(BUENOS AIRES).- El living de Marcelo Polino en su casa de Recoleta es amplio, luminoso y combina una estética clásica con un estilo moderno y minimalista. Ese equilibrio entre lo tradicional y lo contemporáneo define al espacio central de la vivienda del presentador, donde cada elemento de decoración está pensado para convivir con el resto del ambiente.
Las paredes del living son blancas y predominan los tonos neutros en toda la ambientación. Sobre esas superficies cuelga una gran cantidad de cuadros florales y abstractos, que ocupan gran parte del espacio disponible y funcionan como el eje decorativo del salón.
Las obras de arte no están solas en las paredes. El living de Polino también exhibe grandes espejos rectangulares, que en algunos casos reemplazan a los cuadros y en otros los complementan. Esa doble propuesta —pinturas y espejos de gran formato— ordena la distribución visual del ambiente y multiplica la sensación de amplitud.
Los sillones y los pisos
El mobiliario sigue la línea moderna del resto del espacio. El living cuenta con sillones de diseño actual, entre los que hay opciones en tonos neutros como el gris y la gamuza bordó, en sintonía con la paleta contenida que rige en toda la casa.
Los pisos son de madera, un material que aporta calidez al ambiente. Esa base se combina con las paredes blancas y los tonos neutros del mobiliario, generando un contraste entre lo cálido del piso y la sobriedad del resto de la decoración elegida por Marcelo Polino.
La luminosidad del ambiente no depende solo de su amplitud. El living posee amplios ventanales que potencian la entrada de luz natural durante el día, un rasgo que refuerza el perfil luminoso del espacio y acompaña la elección de colores claros en paredes y muebles.

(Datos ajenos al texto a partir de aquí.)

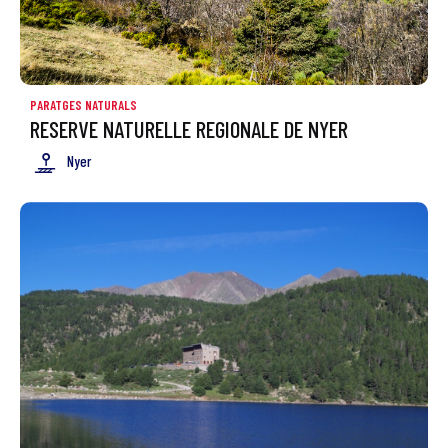
PARATGES NATURALS
RESERVE NATURELLE REGIONALE DE NYER
Nyer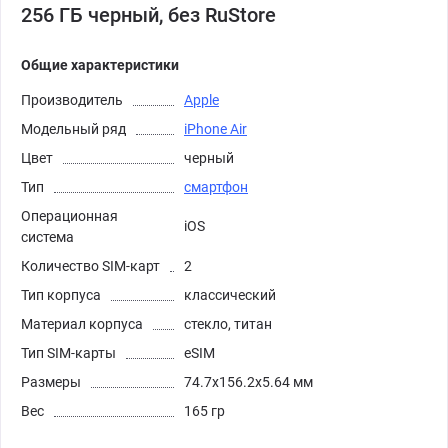
256 ГБ черный, без RuStore
Общие характеристики
Производитель
Apple
Модельный ряд
iPhone Air
Цвет
черный
Тип
смартфон
Операционная
iOS
система
Количество SIM-карт
2
Тип корпуса
классический
Материал корпуса
стекло, титан
Тип SIM-карты
eSIM
Размеры
74.7x156.2x5.64 мм
Вес
165 гр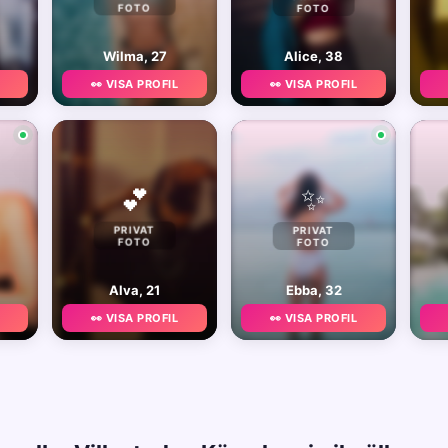
FOTO
FOTO
Wilma, 27
Alice, 38
👀 VISA PROFIL
👀 VISA PROFIL
✨
💕
PRIVAT
PRIVAT
FOTO
FOTO
Alva, 21
Ebba, 32
👀 VISA PROFIL
👀 VISA PROFIL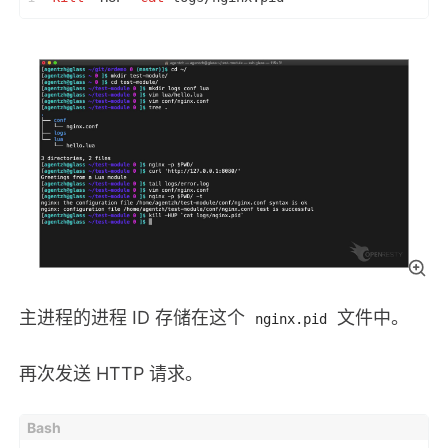
主进程的进程 ID 存储在这个
文件中。
nginx.pid
再次发送 HTTP 请求。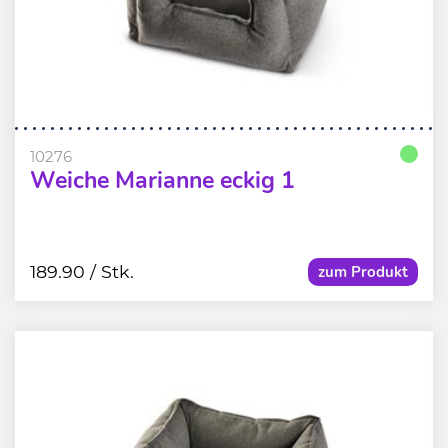
10276
Weiche Marianne eckig 1
189.90
/ Stk.
zum Produkt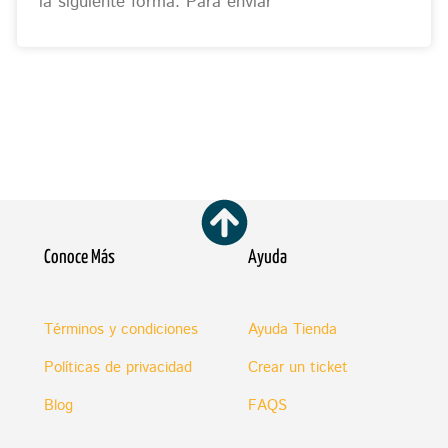
la siguiente forma: Para enviar
Conoce Más
Ayuda
Términos y condiciones
Ayuda Tienda
Políticas de privacidad
Crear un ticket
Blog
FAQS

Un salón de estética clásica y moderna
La ubicación de la casa en Recoleta, uno de los barrios tradicionales de la Ciudad de Buenos Aires, dialoga con el espíritu del interior: la estética clásica aparece en la elección de las obras florales y en la base de tonos suaves, mientras que el lado moderno y minimalista se expresa en los sillones de diseño, los espejos de líneas rectas y la ausencia de recargue.
El resultado es un salón que reúne en un mismo lugar todas las decisiones estéticas de la vivienda: paredes blancas cargadas de cuadros florales y abstractos, espejos rectangulares de gran tamaño, sillones modernos en gris o gamuza bordó, pisos de madera y ventanales que bañan todo en luz natural. Esa suma de elementos define el estilo del living de Marcelo Polino, a mitad de camino entre lo clásico y lo minimalista.